In the case of the Capital One breach, a former Amazon employee used her deep knowledge of how the different parts of AWS work together to find a hole in the configuration of an application built on the cloud that allegedly allowed her to access personal information of over 100 million Capital One customers and prospects.

Suprit: I deal mostly with healthcare providers and medical device manufacturers. What should they be aware of?

Robert: Healthcare providers face the same risks that banks do, if not more. Along with law firms and universities, hospitals are among the top three targets for hackers. And the healthcare industry is highly regulated – Federal laws and regulations such HIPAA have strict requirements regarding the security and privacy of PHI, and a number of states like Massachusetts have their own set of regulations. 

Suprit: Healthcare providers are indeed big targets. Personal health information or PHI is ten times more valuable on the black market than retail data. And with an average cost per breach of $429 per record and $6.45 million per breach, you can rest assured they are paying attention. What do you suggest companies need to do to understand these differences?
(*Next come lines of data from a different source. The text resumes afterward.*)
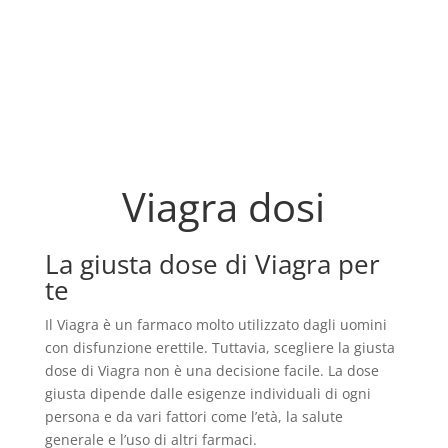
Viagra dosi
La giusta dose di Viagra per
te
Il Viagra è un farmaco molto utilizzato dagli uomini
con disfunzione erettile. Tuttavia, scegliere la giusta
dose di Viagra non è una decisione facile. La dose
giusta dipende dalle esigenze individuali di ogni
persona e da vari fattori come l’età, la salute
generale e l’uso di altri farmaci.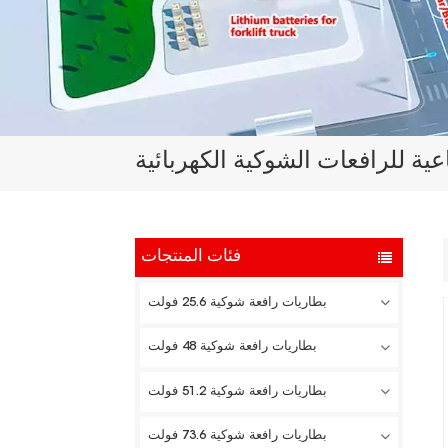
ية للرافعات الشوكية الكهربائية
فئات المنتجات
بطاريات رافعة شوكية 25.6 فولت
بطاريات رافعة شوكية 48 فولت
بطاريات رافعة شوكية 51.2 فولت
بطاريات رافعة شوكية 73.6 فولت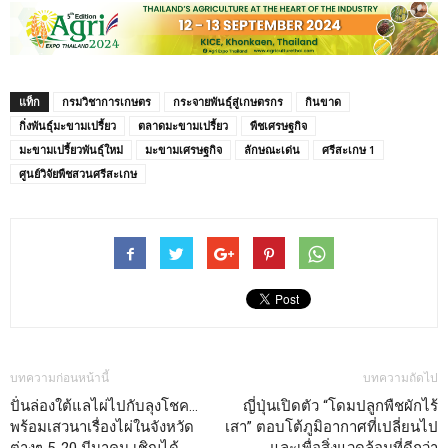
แท็ก
กรมวิชาการเกษตร
กระจายพันธุ์สู่เกษตรกร
กินขาด
กิ่งพันธุ์มะขามเปรี้ยว
ตลาดมะขามเปรี้ยว
พืชเศรษฐกิจ
มะขามเปรี้ยวพันธุ์ใหม่
มะขามเศรษฐกิจ
ลักษณะเด่น
ศรีสะเกษ 1
ศูนย์วิจัยพืชสวนศรีสะเกษ
บทความก่อนหน้านี้
บทความถัดไป
ปั่นล่องใต้แลไผ่ไปกับลุงโชค…
ญี่ปุ่นเปิดตัว “โดมปลูกพืชผักไร้
พร้อมเสวนาเรื่องไผ่ในจังหวัด
เสา” ตอบโต้ภูมิอากาศที่เปลี่ยนไป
Robert: They need to clearly understand that it is their responsibility to secure their data. Under the shared responsibility model, this falls on them, not AWS. And they need to consider a technical data protection solution that enables customer-managed trust and separates who stores the data from who secures the data.

Suprit: I’m guessing you know of a solution out there that addresses the shared responsibility model and helps prevent these sorts of breaches?

Robert: Yes, there is: Ionic MachinaTM. Security for decades has been about securing the perimeter around data. Ionic focuses on protecting the data itself across its entire lifecycle at enterprise scale by creating a system of record for contextually defining and enforcing rich data access policies. Building on our strategic partnerships with the major cloud service providers including AWS, Microsoft, and Google, we jointly help our customers fulfill their security and compliance commitments within the shared responsibility model.

Global businesses, especially highly regulated healthcare and financial services, and government agencies use Ionic today to accelerate innovation by driving data protection across their organization, and throughout their journey to the cloud. Machina delivers real-time data policy enforcement against a rich set of identity, data, and environmental attributes.

Specifically, our offerings for cloud storage currently on the AWS Marketplace and the Microsoft Azure Marketplace, simplify the protection of stored data and the control over access to it via our attribute-based access control framework. This is the same framework a provider can use for their on-premises data, so policy can be set once and applied to data both on-premises and in the cloud. 

And our AWS and Azure offerings provide a low cost entry point –$1,500.00/month for the first year for unlimited usage –for healthcare providers and other enterprises and their developers to move their expensive on-premises storage to the top cloud providers, define and enforce data protection policies in real-time, and easily maintain compliance with ever-evolving data security and privacy regulations like HIPAA.

Suprit: So for less than $20K a year, a healthcare provider can sleep better at night knowing it has taken steps to lessen his or her risk of $6 million + breach and showing up on the DHS wall of shame.